9:27 am
October 15, 2015
10:24 am
May 28, 2013
I have only used the $US accounts to move money between $US accounts at various institutions. I have not converted them to $CAD or vice versa. But I presume that where you can do that, 'the house always wins' - that is, the institution will charge you the higher rate for the exchange. There is always a spread of a few percentage points between buying and selling currencies.
10:27 am
April 7, 2017
Exchange rate is when you buy and is the current rate of the hour. There is no additional fee at BMO so they tell me. Ie not like the 2 - 2.5% fee that credit cards charge on top of the exchange rate.
Ie. I buy online using BMO into a US$ account. I then remove some of the cash at no cost and put any surplus into a credit union as it is not insured by CDIC but is insured at a credit union. Don't expect a good interest rate though, for a US$ account.
There is one way around the extra fee on a credit card as you can get an Amazon Visa cash back card that avoids the fee. And also the "what was" Sears Mastercard which is now a BNS Master card but they are taking that savings away in June 2017.
11:56 pm
December 1, 2016
christinad said
I'm a bit confused how US Savings account work. I assume the exchange rate is converted when you transfer the money into the US savings account at that days exchange. Are you charged an additional fee like when you exchange money at the bank on top of the exchange?

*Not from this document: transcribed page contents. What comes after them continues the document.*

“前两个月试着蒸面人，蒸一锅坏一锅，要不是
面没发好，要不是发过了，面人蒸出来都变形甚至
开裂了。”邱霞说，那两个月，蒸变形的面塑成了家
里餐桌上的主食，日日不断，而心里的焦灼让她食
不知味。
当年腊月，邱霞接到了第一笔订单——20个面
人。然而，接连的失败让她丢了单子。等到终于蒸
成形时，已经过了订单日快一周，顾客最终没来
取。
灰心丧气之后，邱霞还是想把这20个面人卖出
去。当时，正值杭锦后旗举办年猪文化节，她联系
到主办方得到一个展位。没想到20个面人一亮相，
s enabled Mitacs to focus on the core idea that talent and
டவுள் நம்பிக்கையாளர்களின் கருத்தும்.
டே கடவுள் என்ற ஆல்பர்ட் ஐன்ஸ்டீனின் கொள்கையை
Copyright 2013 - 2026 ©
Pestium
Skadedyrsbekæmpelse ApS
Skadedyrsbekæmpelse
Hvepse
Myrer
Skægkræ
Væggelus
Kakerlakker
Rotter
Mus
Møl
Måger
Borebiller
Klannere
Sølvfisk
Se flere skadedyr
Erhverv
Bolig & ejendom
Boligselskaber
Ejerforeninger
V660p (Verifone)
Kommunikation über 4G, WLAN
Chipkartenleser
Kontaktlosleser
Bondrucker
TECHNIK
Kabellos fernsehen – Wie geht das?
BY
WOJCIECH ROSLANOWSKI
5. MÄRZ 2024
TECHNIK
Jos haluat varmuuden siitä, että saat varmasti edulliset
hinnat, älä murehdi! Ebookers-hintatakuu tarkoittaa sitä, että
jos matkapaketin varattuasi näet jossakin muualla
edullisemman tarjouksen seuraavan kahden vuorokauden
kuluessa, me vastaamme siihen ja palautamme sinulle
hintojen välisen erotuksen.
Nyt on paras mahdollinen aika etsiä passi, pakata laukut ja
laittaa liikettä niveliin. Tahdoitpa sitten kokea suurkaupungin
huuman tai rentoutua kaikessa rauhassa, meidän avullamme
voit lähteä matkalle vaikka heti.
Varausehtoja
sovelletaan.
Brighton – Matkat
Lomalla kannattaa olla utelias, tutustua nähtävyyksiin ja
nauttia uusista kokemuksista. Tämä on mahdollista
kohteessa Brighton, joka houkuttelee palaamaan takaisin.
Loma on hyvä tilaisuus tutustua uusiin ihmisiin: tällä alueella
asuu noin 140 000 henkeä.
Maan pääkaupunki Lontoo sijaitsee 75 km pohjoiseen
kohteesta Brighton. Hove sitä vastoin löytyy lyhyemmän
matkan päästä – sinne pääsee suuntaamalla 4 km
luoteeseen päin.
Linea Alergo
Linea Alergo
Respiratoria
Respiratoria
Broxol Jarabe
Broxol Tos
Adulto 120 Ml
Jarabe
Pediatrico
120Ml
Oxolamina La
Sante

Just as @rhvic points out, your US funds will not be converted to CAD currency as long as its parked inside the US account regardless of which FI you're with and regardless when using EFT to transfer between two different FI with US accounts.
Best and cheapest way to convert the USD funds into CAD (or vice versa) is by doing a Norbert's Gambit through a brokerage.
11:02 am
February 18, 2016
US$ account is US$ account. For example at Hubert you cannot transfer from your CAD to US$ and vice versa.
Interest rate is low and I personally do not see a point of having US$ account unless you need a prof where money comes from (withdrawal from FI).
To shop in US$ I use US$ credit card. Then buy US$ at exchange office (Yonge street) and pay a bill on due date.
If anybody has better way to get US$ cheaper, please share.
4:46 am
December 1, 2016
SavingIsGood said
Then buy US$ at exchange office (Yonge street)
What is the name of the company at this exchange office? I've read two different posts from different threads about this and googled "exchange office Yonge street" but the only thing that keeps coming up is knightsbridge.